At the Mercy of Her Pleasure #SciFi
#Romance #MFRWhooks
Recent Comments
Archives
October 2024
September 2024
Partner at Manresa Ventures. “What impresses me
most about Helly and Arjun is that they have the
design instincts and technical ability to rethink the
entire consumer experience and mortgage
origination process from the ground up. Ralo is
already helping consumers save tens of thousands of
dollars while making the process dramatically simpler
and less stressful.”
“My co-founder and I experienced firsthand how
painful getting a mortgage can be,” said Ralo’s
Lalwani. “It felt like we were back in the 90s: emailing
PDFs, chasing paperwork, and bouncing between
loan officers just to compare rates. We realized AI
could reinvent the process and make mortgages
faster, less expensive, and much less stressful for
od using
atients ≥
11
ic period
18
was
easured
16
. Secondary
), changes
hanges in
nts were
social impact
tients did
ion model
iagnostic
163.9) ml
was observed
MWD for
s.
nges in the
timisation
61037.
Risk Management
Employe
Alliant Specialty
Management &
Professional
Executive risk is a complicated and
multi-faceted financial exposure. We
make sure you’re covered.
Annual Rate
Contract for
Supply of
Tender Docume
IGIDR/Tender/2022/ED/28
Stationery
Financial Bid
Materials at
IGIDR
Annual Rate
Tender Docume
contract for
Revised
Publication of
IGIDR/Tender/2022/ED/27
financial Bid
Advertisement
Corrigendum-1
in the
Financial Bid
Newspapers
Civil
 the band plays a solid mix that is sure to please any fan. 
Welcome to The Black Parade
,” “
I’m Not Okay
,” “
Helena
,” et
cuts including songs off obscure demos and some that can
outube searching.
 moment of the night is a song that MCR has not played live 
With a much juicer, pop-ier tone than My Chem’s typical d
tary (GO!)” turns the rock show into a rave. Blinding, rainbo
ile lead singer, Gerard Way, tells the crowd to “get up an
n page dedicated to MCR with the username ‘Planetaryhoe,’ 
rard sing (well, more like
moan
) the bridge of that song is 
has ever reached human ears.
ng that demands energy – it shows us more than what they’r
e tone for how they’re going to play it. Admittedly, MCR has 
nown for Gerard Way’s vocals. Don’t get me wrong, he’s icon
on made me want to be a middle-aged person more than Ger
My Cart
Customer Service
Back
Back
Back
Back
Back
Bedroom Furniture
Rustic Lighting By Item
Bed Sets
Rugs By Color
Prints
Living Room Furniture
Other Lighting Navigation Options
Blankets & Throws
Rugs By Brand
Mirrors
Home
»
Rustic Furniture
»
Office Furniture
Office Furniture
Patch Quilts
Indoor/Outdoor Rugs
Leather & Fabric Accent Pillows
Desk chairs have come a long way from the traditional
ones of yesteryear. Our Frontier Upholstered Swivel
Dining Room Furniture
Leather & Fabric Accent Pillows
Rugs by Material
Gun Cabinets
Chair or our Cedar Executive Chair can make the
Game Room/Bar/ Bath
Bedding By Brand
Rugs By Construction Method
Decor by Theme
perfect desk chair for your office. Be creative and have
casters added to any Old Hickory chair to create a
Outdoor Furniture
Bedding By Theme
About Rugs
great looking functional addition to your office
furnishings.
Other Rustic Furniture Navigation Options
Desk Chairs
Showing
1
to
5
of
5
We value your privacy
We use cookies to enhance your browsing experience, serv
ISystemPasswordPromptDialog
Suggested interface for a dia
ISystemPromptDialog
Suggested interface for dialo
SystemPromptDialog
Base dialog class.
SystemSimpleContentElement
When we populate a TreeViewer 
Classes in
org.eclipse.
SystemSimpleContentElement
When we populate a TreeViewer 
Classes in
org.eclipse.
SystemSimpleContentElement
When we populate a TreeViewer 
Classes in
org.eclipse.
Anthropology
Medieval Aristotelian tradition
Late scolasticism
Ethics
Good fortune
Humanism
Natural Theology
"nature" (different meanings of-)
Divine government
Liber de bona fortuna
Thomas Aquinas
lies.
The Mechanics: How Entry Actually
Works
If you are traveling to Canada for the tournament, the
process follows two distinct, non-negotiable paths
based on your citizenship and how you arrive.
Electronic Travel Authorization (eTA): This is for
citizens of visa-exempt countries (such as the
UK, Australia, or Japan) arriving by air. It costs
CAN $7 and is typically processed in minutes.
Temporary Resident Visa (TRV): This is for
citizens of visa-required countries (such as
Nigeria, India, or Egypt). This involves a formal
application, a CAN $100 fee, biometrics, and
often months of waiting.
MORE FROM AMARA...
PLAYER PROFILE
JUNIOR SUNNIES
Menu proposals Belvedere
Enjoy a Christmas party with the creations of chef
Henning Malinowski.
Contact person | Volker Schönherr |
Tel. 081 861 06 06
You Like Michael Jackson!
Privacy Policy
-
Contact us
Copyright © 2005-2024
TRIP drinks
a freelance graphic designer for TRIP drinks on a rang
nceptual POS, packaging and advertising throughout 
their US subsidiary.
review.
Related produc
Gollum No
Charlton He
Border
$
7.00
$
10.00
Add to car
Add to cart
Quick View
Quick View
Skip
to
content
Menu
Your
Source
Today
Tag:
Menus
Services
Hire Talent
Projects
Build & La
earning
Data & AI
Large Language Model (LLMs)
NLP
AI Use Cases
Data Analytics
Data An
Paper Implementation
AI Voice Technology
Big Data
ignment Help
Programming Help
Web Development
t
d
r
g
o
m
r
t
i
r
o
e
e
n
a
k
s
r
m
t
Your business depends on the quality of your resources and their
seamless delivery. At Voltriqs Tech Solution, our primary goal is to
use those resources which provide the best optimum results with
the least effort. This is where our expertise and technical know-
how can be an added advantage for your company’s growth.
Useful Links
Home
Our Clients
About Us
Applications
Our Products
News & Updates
★ ★ ★ ★
### WHAT THE EXERCISE ASKS
Everything in the data above should be output exactly as it stands.

### WRITTEN SOLUTION
At the Mercy of Her Pleasure #SciFi
#Romance #MFRWhooks
Recent Comments
Archives
October 2024
September 2024
Partner at Manresa Ventures. “What impresses me
most about Helly and Arjun is that they have the
design instincts and technical ability to rethink the
entire consumer experience and mortgage
origination process from the ground up. Ralo is
already helping consumers save tens of thousands of
dollars while making the process dramatically simpler
and less stressful.”
“My co-founder and I experienced firsthand how
painful getting a mortgage can be,” said Ralo’s
Lalwani. “It felt like we were back in the 90s: emailing
PDFs, chasing paperwork, and bouncing between
loan officers just to compare rates. We realized AI
could reinvent the process and make mortgages
faster, less expensive, and much less stressful for
od using
atients ≥
11
ic period
18
was
easured
16
. Secondary
), changes
hanges in
nts were
social impact
tients did
ion model
iagnostic
163.9) ml
was observed
MWD for
s.
nges in the
timisation
61037.
Risk Management
Employe
Alliant Specialty
Management &
Professional
Executive risk is a complicated and
multi-faceted financial exposure. We
make sure you’re covered.
Annual Rate
Contract for
Supply of
Tender Docume
IGIDR/Tender/2022/ED/28
Stationery
Financial Bid
Materials at
IGIDR
Annual Rate
Tender Docume
contract for
Revised
Publication of
IGIDR/Tender/2022/ED/27
financial Bid
Advertisement
Corrigendum-1
in the
Financial Bid
Newspapers
Civil
 the band plays a solid mix that is sure to please any fan. 
Welcome to The Black Parade
,” “
I’m Not Okay
,” “
Helena
,” et
cuts including songs off obscure demos and some that can
outube searching.
 moment of the night is a song that MCR has not played live 
With a much juicer, pop-ier tone than My Chem’s typical d
tary (GO!)” turns the rock show into a rave. Blinding, rainbo
ile lead singer, Gerard Way, tells the crowd to “get up an
n page dedicated to MCR with the username ‘Planetaryhoe,’ 
rard sing (well, more like
moan
) the bridge of that song is 
has ever reached human ears.
ng that demands energy – it shows us more than what they’r
e tone for how they’re going to play it. Admittedly, MCR has 
nown for Gerard Way’s vocals. Don’t get me wrong, he’s icon
on made me want to be a middle-aged person more than Ger
My Cart
Customer Service
Back
Back
Back
Back
Back
Bedroom Furniture
Rustic Lighting By Item
Bed Sets
Rugs By Color
Prints
Living Room Furniture
Other Lighting Navigation Options
Blankets & Throws
Rugs By Brand
Mirrors
Home
»
Rustic Furniture
»
Office Furniture
Office Furniture
Patch Quilts
Indoor/Outdoor Rugs
Leather & Fabric Accent Pillows
Desk chairs have come a long way from the traditional
ones of yesteryear. Our Frontier Upholstered Swivel
Dining Room Furniture
Leather & Fabric Accent Pillows
Rugs by Material
Gun Cabinets
Chair or our Cedar Executive Chair can make the
Game Room/Bar/ Bath
Bedding By Brand
Rugs By Construction Method
Decor by Theme
perfect desk chair for your office. Be creative and have
casters added to any Old Hickory chair to create a
Outdoor Furniture
Bedding By Theme
About Rugs
great looking functional addition to your office
furnishings.
Other Rustic Furniture Navigation Options
Desk Chairs
Showing
1
to
5
of
5
We value your privacy
We use cookies to enhance your browsing experience, serv
ISystemPasswordPromptDialog
Suggested interface for a dia
ISystemPromptDialog
Suggested interface for dialo
SystemPromptDialog
Base dialog class.
SystemSimpleContentElement
When we populate a TreeViewer 
Classes in
org.eclipse.
SystemSimpleContentElement
When we populate a TreeViewer 
Classes in
org.eclipse.
SystemSimpleContentElement
When we populate a TreeViewer 
Classes in
org.eclipse.
Anthropology
Medieval Aristotelian tradition
Late scolasticism
Ethics
Good fortune
Humanism
Natural Theology
"nature" (different meanings of-)
Divine government
Liber de bona fortuna
Thomas Aquinas
lies.
The Mechanics: How Entry Actually
Works
If you are traveling to Canada for the tournament, the
process follows two distinct, non-negotiable paths
based on your citizenship and how you arrive.
Electronic Travel Authorization (eTA): This is for
citizens of visa-exempt countries (such as the
UK, Australia, or Japan) arriving by air. It costs
CAN $7 and is typically processed in minutes.
Temporary Resident Visa (TRV): This is for
citizens of visa-required countries (such as
Nigeria, India, or Egypt). This involves a formal
application, a CAN $100 fee, biometrics, and
often months of waiting.
MORE FROM AMARA...
PLAYER PROFILE
JUNIOR SUNNIES
Menu proposals Belvedere
Enjoy a Christmas party with the creations of chef
Henning Malinowski.
Contact person | Volker Schönherr |
Tel. 081 861 06 06
You Like Michael Jackson!
Privacy Policy
-
Contact us
Copyright © 2005-2024
TRIP drinks
a freelance graphic designer for TRIP drinks on a rang
nceptual POS, packaging and advertising throughout 
their US subsidiary.
review.
Related produc
Gollum No
Charlton He
Border
$
7.00
$
10.00
Add to car
Add to cart
Quick View
Quick View
Skip
to
content
Menu
Your
Source
Today
Tag:
Menus
Services
Hire Talent
Projects
Build & La
earning
Data & AI
Large Language Model (LLMs)
NLP
AI Use Cases
Data Analytics
Data An
Paper Implementation
AI Voice Technology
Big Data
ignment Help
Programming Help
Web Development
t
d
r
g
o
m
r
t
i
r
o
e
e
n
a
k
s
r
m
t
Your business depends on the quality of your resources and their
seamless delivery. At Voltriqs Tech Solution, our primary goal is to
use those resources which provide the best optimum results with
the least effort. This is where our expertise and technical know-
how can be an added advantage for your company’s growth.
Useful Links
Home
Our Clients
About Us
Applications
Our Products
News & Updates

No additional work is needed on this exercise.